Kremlin spokesperson Dmitry Peskov said Monday that Russia had gas ready to supply to Europe, but that its equipment should be sent back first. He described the recent dispute as a “man-made crisis” created by Europe.
Germany’s Habeck has previously described Russia’s supply curbs as a “political decision” designed to unsettle the region and ramp up gas prices.
‘Critical’ to ensure new measures are temporary
Lauri Myllyvirta, lead analyst at the Centre for Research on Energy and Clean Air, said it was important to understand the timescales of Europe’s decision to turn to coal.
“Europe was caught unprepared by the crisis and a lot of measures will be needed to get through the next winter without Russian gas,” Myllyvirta said.
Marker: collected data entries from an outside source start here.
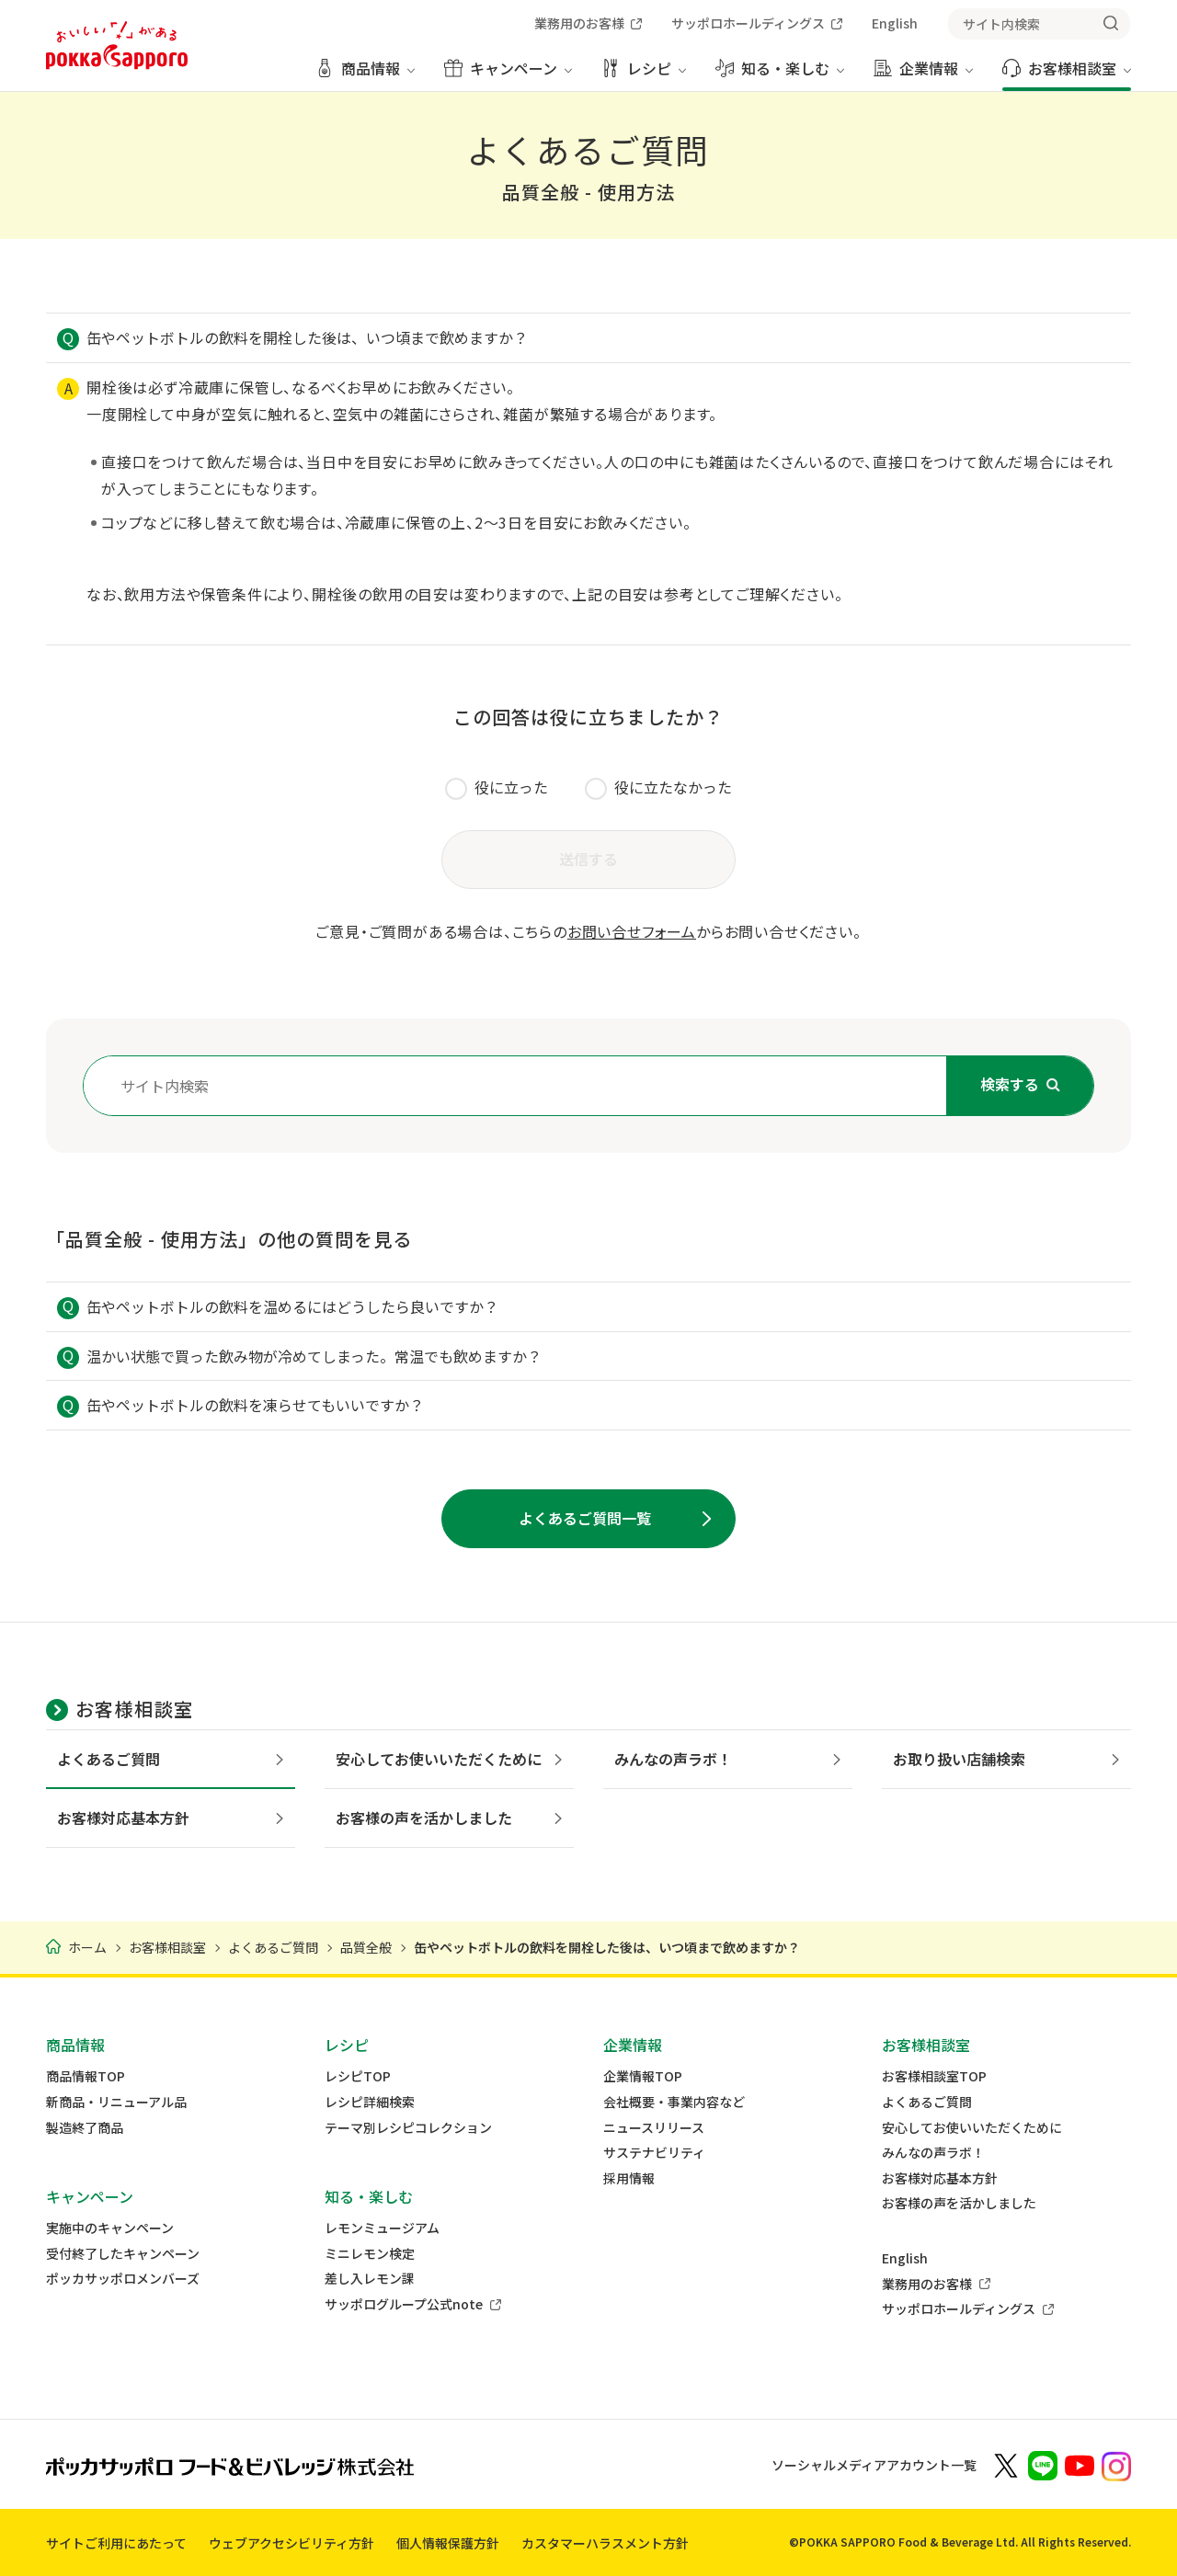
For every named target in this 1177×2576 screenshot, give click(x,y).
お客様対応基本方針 (940, 2178)
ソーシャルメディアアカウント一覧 (874, 2465)
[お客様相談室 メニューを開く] (1066, 75)
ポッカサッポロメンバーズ (123, 2278)
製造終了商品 (84, 2128)
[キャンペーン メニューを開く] (508, 75)
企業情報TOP (642, 2076)
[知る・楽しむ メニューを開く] (779, 75)
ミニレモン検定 (370, 2254)
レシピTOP (358, 2076)
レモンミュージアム (382, 2228)
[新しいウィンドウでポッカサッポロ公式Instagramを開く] (1116, 2464)
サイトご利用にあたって (116, 2543)
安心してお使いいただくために (972, 2128)
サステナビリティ (654, 2152)
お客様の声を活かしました (959, 2203)
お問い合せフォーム (631, 931)
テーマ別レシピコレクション (408, 2128)
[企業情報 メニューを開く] (923, 75)
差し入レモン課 (370, 2278)
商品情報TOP (85, 2076)
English (905, 2258)
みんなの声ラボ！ (933, 2152)
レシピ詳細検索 (370, 2102)
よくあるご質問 (927, 2102)
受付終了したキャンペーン (123, 2254)
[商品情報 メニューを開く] (365, 75)
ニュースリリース (653, 2128)
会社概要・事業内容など (674, 2102)
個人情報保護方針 (447, 2543)
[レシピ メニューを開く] (643, 75)
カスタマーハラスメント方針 (605, 2543)
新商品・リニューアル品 (116, 2102)
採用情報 (629, 2178)
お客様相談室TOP (934, 2076)
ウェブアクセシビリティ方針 (291, 2543)
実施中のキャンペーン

“At the same time, the EU and numerous EU countries have responded to the crisis by speeding up the deployment of clean energy, which means that we will reduce fossil fuel construction much faster over the next years than expected before the crisis.”
Myllyvirta added that there is scope for the EU to do more in reducing fossil fuel demand in the short term, particularly in buildings and transport. “But it’s important not to lose sight of the fact that the clean energy transition is already being accelerated substantially because of the crisis.”
The EU has said it wants to accelerate plans to increase generation from renewable energy sources, such as wind and solar, while finding ways to diversify its gas supplies in the wake of Russia’s war in Ukraine.
“Decades of failed energy and infrastructure policies have led to a point where our governments are (re)considering coal, a fuel that is responsible for millions of deaths as well as irreversible climate damage,” Mahi Sideridou, managing director at Europe Beyond Coal, told CNBC.
“The critical thing now is that they ensure that any new measures are temporary, and that we are on the pathway to fully exit coal in Europe by 2030 at the latest,” she said.
Sideridou said significant investments in renewable energy — especially wind and solar — energy storage solutions, efficiency measures and more were needed. “This is the only way that we can tackle the cost of living and climate crises, and help deliver peace,” she added.